Some girls are natural at the "I don't need him" stuff... Some learn it. Some are in the process of learning it (sounds like she may be one of these?) Some never learn it. If she was burned in the past by falling too hard and depending too much on an ex, she's almost CERTAINLY in the learning process of being self-sufficient.

 

Money doesn't make a woman a smart lover.

  • Like 1
Link to comment

she could be a closet psycho and needs you more than ever. i mean, she talks about doing all of this stuff with you, but doesn't need you. i'm not saying psycho like she is going to stab you in the shower, but psycho as in really needing you.

Link to comment
Yeah but if she is saying it so much, it's because she's trying to convince HERSELF more than you of the fact that she "doesn't NEED you"... Either that or she's trying to do whatever she can to make it clear she doesn't need you so you pop the damn question already.

 

 

Jayar, you may be wise beyond your years (I'm twice your age). I often wonder about this. In fact, I am a bit (okay, a lot) afraid to go buy a ring and present it to her because she is so clear on the not-needing-me thing, but I wonder if you have something? Maybe she acts like this to try to build herself a wall of protection in case I don't actually need her, either. aw jees I really need to be sure and buy a ring that can be readily returned or resold. This ain't no way to live, is it? I should be sure enough about her love to propose to her with confidence. This part of it sure must be easier for gay people.

Link to comment
aw jees I really need to be sure and buy a ring that can be readily returned or resold. This ain't no way to live, is it? I should be sure enough about her love to propose to her with confidence. This part of it sure must be easier for gay people.

 

 

LOL if you are THAT confident about your future, you shouldn't be buying a ring yet. Do YOU love her? Do you want to marry her? If so, you gotta take a chance.

 

What do you usually say when she says she doesn't need you? I'd be tempted to respond with "and what makes you think I need YOU?" jokingly, of course...

Link to comment
Are gay people proposing to each other and buying each other rings?
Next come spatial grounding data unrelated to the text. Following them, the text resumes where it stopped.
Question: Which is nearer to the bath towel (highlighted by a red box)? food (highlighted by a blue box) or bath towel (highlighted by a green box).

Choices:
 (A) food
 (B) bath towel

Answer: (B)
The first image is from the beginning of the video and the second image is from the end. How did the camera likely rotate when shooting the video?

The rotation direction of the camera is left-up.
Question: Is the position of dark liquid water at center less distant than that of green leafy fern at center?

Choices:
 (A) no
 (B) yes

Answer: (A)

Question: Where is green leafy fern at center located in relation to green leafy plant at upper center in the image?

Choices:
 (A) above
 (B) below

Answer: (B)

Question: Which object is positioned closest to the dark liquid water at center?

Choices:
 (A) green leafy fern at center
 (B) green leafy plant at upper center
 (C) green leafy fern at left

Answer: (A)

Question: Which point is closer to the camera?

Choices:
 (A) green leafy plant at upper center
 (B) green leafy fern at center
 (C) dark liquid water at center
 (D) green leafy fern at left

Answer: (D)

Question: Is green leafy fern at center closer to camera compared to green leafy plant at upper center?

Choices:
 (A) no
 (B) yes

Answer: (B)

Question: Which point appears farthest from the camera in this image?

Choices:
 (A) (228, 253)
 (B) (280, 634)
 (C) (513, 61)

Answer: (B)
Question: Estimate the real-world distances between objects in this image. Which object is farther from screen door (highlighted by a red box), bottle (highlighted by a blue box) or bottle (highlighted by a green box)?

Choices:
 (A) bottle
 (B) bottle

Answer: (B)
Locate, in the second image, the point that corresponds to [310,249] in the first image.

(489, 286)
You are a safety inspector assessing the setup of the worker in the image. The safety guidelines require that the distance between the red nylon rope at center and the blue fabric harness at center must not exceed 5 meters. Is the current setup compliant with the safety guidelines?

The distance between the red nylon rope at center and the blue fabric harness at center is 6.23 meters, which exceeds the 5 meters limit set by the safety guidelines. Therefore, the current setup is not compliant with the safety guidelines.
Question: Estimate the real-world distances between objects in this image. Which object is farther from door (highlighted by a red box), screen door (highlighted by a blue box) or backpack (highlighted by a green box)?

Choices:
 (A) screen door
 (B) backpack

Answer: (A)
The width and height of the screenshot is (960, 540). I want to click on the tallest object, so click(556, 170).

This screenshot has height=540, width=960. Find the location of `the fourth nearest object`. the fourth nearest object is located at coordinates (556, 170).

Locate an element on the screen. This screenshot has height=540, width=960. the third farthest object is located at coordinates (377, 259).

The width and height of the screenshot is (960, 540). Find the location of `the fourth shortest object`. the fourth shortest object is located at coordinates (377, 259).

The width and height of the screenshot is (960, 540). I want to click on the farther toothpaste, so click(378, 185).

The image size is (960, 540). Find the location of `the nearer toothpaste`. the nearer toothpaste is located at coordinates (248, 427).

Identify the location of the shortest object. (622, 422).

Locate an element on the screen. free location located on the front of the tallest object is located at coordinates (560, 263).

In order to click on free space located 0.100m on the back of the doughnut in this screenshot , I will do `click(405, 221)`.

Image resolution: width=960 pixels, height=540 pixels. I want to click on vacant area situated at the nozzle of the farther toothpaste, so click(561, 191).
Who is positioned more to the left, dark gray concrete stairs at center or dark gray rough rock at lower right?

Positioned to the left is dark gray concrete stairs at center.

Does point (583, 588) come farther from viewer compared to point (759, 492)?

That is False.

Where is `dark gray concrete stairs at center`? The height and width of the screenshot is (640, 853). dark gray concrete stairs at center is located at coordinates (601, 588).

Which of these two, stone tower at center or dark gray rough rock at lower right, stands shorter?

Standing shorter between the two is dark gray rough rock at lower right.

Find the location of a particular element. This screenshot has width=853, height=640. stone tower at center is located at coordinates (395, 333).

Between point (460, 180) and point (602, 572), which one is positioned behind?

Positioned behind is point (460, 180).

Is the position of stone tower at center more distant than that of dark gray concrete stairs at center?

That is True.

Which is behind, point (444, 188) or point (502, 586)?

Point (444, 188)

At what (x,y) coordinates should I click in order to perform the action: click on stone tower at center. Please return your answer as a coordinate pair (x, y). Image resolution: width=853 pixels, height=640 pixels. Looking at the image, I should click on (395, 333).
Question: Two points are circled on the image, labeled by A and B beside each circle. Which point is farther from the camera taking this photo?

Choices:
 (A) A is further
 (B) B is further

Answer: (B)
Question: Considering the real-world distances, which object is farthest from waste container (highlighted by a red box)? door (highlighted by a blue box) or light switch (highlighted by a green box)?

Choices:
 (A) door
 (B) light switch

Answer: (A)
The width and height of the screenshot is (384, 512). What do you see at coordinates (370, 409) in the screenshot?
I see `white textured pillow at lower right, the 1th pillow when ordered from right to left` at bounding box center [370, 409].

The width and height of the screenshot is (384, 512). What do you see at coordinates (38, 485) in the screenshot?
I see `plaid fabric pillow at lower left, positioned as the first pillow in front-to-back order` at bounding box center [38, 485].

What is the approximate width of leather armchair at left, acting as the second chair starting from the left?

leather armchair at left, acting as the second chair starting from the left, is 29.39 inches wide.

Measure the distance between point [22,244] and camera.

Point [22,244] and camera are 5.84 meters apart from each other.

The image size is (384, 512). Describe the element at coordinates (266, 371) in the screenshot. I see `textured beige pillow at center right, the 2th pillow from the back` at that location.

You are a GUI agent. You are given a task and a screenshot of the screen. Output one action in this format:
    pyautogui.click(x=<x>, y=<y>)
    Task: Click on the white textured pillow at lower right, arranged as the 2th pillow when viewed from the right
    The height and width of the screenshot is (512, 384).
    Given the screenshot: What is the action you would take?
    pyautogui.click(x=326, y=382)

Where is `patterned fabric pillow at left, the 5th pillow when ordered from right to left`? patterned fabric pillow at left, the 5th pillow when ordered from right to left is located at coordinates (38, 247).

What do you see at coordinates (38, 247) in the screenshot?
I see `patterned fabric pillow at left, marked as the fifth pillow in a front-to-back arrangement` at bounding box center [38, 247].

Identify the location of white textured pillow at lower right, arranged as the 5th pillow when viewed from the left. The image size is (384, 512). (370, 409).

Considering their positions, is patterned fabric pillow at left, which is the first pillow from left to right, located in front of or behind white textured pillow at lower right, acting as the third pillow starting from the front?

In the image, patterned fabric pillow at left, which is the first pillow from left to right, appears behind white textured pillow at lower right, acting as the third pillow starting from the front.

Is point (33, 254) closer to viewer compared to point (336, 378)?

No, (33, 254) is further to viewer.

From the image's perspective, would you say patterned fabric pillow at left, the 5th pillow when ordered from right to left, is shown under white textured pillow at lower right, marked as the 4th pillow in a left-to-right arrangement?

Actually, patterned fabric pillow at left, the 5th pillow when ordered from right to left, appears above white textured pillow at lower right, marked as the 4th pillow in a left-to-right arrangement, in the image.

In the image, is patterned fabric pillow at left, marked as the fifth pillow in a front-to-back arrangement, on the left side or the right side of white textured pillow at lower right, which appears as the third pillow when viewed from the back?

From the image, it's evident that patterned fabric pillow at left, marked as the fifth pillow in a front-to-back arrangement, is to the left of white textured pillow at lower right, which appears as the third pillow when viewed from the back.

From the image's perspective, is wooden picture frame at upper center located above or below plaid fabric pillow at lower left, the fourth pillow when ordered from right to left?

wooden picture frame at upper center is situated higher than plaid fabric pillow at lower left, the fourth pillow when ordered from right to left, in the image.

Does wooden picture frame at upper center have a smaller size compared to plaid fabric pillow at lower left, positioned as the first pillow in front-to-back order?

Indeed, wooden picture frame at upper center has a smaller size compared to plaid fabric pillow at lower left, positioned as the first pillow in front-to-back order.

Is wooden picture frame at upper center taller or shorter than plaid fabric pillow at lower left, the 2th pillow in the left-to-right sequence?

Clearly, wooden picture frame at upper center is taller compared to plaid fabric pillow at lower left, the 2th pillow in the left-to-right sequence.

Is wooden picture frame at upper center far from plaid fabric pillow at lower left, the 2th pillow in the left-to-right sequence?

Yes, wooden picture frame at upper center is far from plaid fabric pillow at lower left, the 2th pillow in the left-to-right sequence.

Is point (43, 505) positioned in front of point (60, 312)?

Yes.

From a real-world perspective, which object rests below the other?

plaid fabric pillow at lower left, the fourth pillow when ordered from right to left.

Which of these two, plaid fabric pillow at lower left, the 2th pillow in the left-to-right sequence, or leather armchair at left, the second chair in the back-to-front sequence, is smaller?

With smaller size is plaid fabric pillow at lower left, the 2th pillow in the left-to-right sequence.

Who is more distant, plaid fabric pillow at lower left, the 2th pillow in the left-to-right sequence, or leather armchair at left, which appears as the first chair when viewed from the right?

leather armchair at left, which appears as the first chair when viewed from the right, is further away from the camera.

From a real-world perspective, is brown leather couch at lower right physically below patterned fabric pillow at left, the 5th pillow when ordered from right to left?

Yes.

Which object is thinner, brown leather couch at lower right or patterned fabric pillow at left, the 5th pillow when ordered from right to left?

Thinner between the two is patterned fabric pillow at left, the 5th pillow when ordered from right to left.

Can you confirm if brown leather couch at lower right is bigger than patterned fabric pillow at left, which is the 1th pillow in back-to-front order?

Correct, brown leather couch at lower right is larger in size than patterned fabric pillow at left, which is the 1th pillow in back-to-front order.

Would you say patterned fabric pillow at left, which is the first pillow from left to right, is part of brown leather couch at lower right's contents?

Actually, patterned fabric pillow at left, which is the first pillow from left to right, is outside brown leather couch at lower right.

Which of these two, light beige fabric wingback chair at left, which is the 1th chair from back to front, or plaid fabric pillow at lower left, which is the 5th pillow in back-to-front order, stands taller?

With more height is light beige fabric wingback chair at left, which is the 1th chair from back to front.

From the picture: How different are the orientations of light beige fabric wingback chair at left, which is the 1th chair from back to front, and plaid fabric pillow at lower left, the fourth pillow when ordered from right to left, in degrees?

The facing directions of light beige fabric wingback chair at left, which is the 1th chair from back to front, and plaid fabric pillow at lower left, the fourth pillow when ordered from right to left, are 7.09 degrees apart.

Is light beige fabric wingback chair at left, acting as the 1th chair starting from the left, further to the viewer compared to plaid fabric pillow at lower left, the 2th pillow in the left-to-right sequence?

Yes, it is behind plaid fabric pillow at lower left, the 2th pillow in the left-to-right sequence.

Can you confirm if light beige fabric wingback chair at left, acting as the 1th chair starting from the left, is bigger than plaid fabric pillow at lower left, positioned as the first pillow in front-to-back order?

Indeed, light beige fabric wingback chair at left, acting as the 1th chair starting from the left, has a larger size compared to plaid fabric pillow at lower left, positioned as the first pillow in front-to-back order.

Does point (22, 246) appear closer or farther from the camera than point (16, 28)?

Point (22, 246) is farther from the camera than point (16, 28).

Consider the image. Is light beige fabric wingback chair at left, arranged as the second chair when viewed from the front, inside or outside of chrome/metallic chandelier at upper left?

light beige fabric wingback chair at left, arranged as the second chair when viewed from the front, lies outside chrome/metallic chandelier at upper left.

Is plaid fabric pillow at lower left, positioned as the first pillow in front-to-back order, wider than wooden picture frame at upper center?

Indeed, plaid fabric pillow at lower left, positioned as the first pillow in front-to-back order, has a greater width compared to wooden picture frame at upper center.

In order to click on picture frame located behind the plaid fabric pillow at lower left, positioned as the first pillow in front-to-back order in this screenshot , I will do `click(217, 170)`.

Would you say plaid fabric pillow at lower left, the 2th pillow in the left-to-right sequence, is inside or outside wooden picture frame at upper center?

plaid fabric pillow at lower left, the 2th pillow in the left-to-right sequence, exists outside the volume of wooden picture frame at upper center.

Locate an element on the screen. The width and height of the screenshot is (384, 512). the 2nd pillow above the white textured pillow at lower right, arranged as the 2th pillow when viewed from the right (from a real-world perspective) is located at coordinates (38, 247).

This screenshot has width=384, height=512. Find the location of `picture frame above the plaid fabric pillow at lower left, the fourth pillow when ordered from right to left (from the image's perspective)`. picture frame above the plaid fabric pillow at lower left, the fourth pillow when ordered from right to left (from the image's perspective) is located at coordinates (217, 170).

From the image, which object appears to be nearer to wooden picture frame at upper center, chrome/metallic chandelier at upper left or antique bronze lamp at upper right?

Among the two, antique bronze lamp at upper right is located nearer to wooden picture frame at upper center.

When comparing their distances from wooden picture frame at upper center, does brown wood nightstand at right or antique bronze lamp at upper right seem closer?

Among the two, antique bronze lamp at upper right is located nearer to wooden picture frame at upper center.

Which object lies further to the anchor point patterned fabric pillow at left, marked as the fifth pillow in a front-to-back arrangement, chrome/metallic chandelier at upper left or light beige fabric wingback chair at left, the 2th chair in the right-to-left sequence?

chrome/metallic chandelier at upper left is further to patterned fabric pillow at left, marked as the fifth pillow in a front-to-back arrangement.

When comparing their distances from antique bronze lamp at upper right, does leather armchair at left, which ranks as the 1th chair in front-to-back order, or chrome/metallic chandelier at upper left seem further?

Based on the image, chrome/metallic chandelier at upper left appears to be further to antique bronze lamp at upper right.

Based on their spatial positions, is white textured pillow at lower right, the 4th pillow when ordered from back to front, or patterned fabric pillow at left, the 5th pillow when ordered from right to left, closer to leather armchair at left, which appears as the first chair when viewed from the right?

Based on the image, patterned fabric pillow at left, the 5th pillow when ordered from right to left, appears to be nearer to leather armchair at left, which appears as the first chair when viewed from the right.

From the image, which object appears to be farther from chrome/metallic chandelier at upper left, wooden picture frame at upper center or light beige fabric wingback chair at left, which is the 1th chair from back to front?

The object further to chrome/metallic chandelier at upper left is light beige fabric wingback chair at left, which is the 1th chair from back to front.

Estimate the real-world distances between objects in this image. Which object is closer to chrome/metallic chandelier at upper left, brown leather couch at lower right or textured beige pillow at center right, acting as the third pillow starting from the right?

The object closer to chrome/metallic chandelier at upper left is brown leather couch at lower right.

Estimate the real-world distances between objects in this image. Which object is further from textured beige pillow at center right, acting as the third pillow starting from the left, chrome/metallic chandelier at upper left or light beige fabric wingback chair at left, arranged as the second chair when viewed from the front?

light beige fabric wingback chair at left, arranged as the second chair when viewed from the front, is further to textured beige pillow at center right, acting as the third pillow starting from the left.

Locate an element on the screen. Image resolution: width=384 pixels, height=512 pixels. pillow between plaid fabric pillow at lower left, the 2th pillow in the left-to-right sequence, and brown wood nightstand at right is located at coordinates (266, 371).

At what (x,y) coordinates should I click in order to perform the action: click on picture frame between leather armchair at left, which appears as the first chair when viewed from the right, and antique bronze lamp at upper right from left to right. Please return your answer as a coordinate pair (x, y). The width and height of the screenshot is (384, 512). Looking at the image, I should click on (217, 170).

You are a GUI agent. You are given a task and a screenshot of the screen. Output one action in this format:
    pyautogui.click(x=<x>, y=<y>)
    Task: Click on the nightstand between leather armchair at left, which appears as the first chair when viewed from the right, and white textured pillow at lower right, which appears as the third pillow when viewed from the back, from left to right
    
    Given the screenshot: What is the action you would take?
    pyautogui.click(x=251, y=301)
Ha Ha. Maybe she just wants you to be sure she's not using you for your money, even if she makes more, maybe she's just into you for you, not your material stuff.

 

Wellllll... *inspecting my nails* I AM an extraordinary lover... but surely she's deeper than that... *cough*

Link to comment
LOL if you are THAT confident about your future, you shouldn't be buying a ring yet. Do YOU love her? Do you want to marry her? If so, you gotta take a chance.

 

What do you usually say when she says she doesn't need you? I'd be tempted to respond with "and what makes you think I need YOU?" jokingly, of course...

 

Oh Jayar, if you only knew how bad I WISH I didn't need her.

Link to comment
She likes sex (less than I do)

Usually a symptom that something is fundamentally wrong with the relationship. If you notice the trend continue to where she wants it infrequently, then she is not so much into you and is emotionally separating from you on the way to a break up. A woman's sex drive is tied into how she feels about you personally.

 

She makes it abundantly clear that she just plain doesn't need me at all.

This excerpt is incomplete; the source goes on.